# Exercise aim:
Could you set down the records below exactly as they are, with no pictures?

*** Opening of Data under study ***

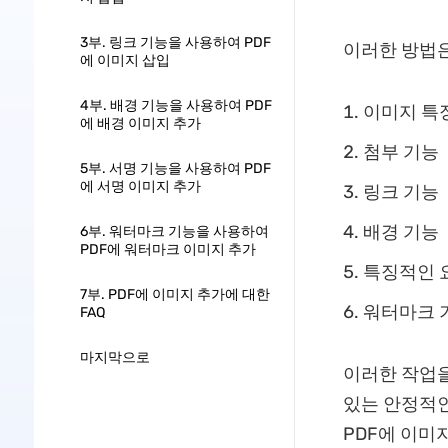
3부. 링크 기능을 사용하여 PDF
이러한 방법은
에 이미지 삽입
4부. 배경 기능을 사용하여 PDF
이미지 특
에 배경 이미지 추가
첨부 기능
5부. 서명 기능을 사용하여 PDF
에 서명 이미지 추가
링크 기능
배경 기능
6부. 워터마크 기능을 사용하여
PDF에 워터마크 이미지 추가
특징적인 
7부. PDF에 이미지 추가에 대한
워터마크 
FAQ
마지막으로
이러한 작업을
있는 안정적인
PDF에 이미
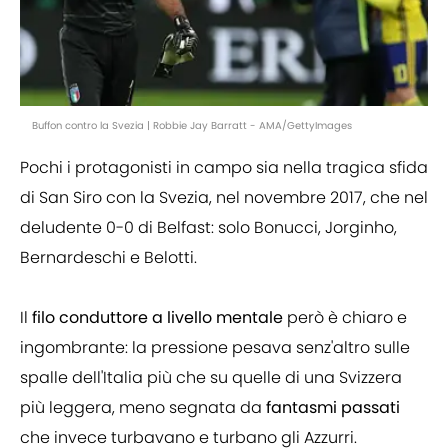
Buffon contro la Svezia | Robbie Jay Barratt - AMA/GettyImages
Pochi i protagonisti in campo sia nella tragica sfida
di San Siro con la Svezia, nel novembre 2017, che nel
deludente 0-0 di Belfast: solo Bonucci, Jorginho,
Bernardeschi e Belotti.
Il
filo conduttore a livello mentale
però è chiaro e
ingombrante: la pressione pesava senz'altro sulle
spalle dell'Italia più che su quelle di una Svizzera
più leggera, meno segnata da
fantasmi passati
che invece turbavano e turbano gli Azzurri.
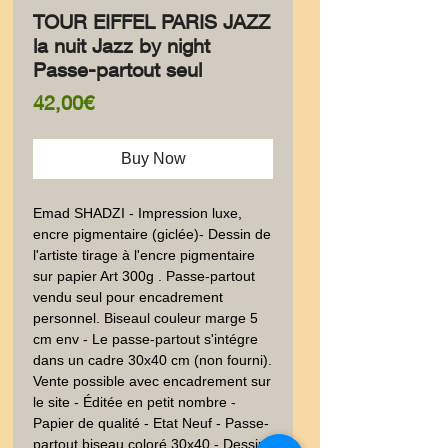
TOUR EIFFEL PARIS JAZZ
la nuit Jazz by night
Passe-partout seul
Price
42,00€
Buy Now
Emad SHADZI - Impression luxe,
encre pigmentaire (giclée)- Dessin de
l'artiste tirage à l'encre pigmentaire
sur papier Art 300g . Passe-partout
vendu seul pour encadrement
personnel. Biseaul couleur marge 5
cm env - Le passe-partout s'intégre
dans un cadre 30x40 cm (non fourni).
Vente possible avec encadrement sur
le site - Éditée en petit nombre -
Papier de qualité - Etat Neuf - Passe-
partout biseau coloré 30x40 - Dessin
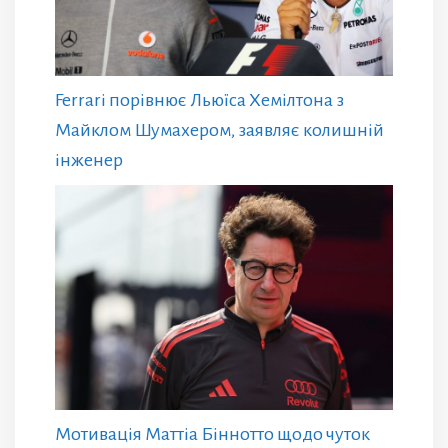
Ferrari порівнює Льюїса Хемілтона з
Майклом Шумахером, заявляє колишній
інженер
Мотивація Маттіа Біннотто щодо чуток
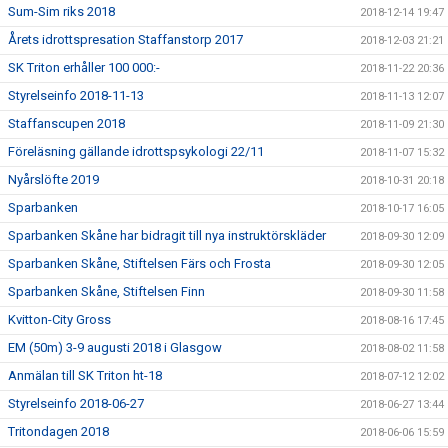
Sum-Sim riks 2018
2018-12-14 19:47
Årets idrottspresation Staffanstorp 2017
2018-12-03 21:21
SK Triton erhåller 100 000:-
2018-11-22 20:36
Styrelseinfo 2018-11-13
2018-11-13 12:07
Staffanscupen 2018
2018-11-09 21:30
Föreläsning gällande idrottspsykologi 22/11
2018-11-07 15:32
Nyårslöfte 2019
2018-10-31 20:18
Sparbanken
2018-10-17 16:05
Sparbanken Skåne har bidragit till nya instruktörskläder
2018-09-30 12:09
Sparbanken Skåne, Stiftelsen Färs och Frosta
2018-09-30 12:05
Sparbanken Skåne, Stiftelsen Finn
2018-09-30 11:58
Kvitton-City Gross
2018-08-16 17:45
EM (50m) 3-9 augusti 2018 i Glasgow
2018-08-02 11:58
Anmälan till SK Triton ht-18
2018-07-12 12:02
Styrelseinfo 2018-06-27
2018-06-27 13:44
Tritondagen 2018
2018-06-06 15:59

*** Close of Data under study ***

# Solution:
3부. 링크 기능을 사용하여 PDF
이러한 방법은
에 이미지 삽입
4부. 배경 기능을 사용하여 PDF
이미지 특
에 배경 이미지 추가
첨부 기능
5부. 서명 기능을 사용하여 PDF
에 서명 이미지 추가
링크 기능
배경 기능
6부. 워터마크 기능을 사용하여
PDF에 워터마크 이미지 추가
특징적인 
7부. PDF에 이미지 추가에 대한
워터마크 
FAQ
마지막으로
이러한 작업을
있는 안정적인
PDF에 이미
Buffon contro la Svezia | Robbie Jay Barratt - AMA/GettyImages
Pochi i protagonisti in campo sia nella tragica sfida
di San Siro con la Svezia, nel novembre 2017, che nel
deludente 0-0 di Belfast: solo Bonucci, Jorginho,
Bernardeschi e Belotti.
Il
filo conduttore a livello mentale
però è chiaro e
ingombrante: la pressione pesava senz'altro sulle
spalle dell'Italia più che su quelle di una Svizzera
più leggera, meno segnata da
fantasmi passati
che invece turbavano e turbano gli Azzurri.
TOUR EIFFEL PARIS JAZZ
la nuit Jazz by night
Passe-partout seul
Price
42,00€
Buy Now
Emad SHADZI - Impression luxe,
encre pigmentaire (giclée)- Dessin de
l'artiste tirage à l'encre pigmentaire
sur papier Art 300g . Passe-partout
vendu seul pour encadrement
personnel. Biseaul couleur marge 5
cm env - Le passe-partout s'intégre
dans un cadre 30x40 cm (non fourni).
Vente possible avec encadrement sur
le site - Éditée en petit nombre -
Papier de qualité - Etat Neuf - Passe-
partout biseau coloré 30x40 - Dessin
Ferrari порівнює Льюїса Хемілтона з
Майклом Шумахером, заявляє колишній
інженер
Мотивація Маттіа Біннотто щодо чуток
Sum-Sim riks 2018
2018-12-14 19:47
Årets idrottspresation Staffanstorp 2017
2018-12-03 21:21
SK Triton erhåller 100 000:-
2018-11-22 20:36
Styrelseinfo 2018-11-13
2018-11-13 12:07
Staffanscupen 2018
2018-11-09 21:30
Föreläsning gällande idrottspsykologi 22/11
2018-11-07 15:32
Nyårslöfte 2019
2018-10-31 20:18
Sparbanken
2018-10-17 16:05
Sparbanken Skåne har bidragit till nya instruktörskläder
2018-09-30 12:09
Sparbanken Skåne, Stiftelsen Färs och Frosta
2018-09-30 12:05
Sparbanken Skåne, Stiftelsen Finn
2018-09-30 11:58
Kvitton-City Gross
2018-08-16 17:45
EM (50m) 3-9 augusti 2018 i Glasgow
2018-08-02 11:58
Anmälan till SK Triton ht-18
2018-07-12 12:02
Styrelseinfo 2018-06-27
2018-06-27 13:44
Tritondagen 2018
2018-06-06 15:59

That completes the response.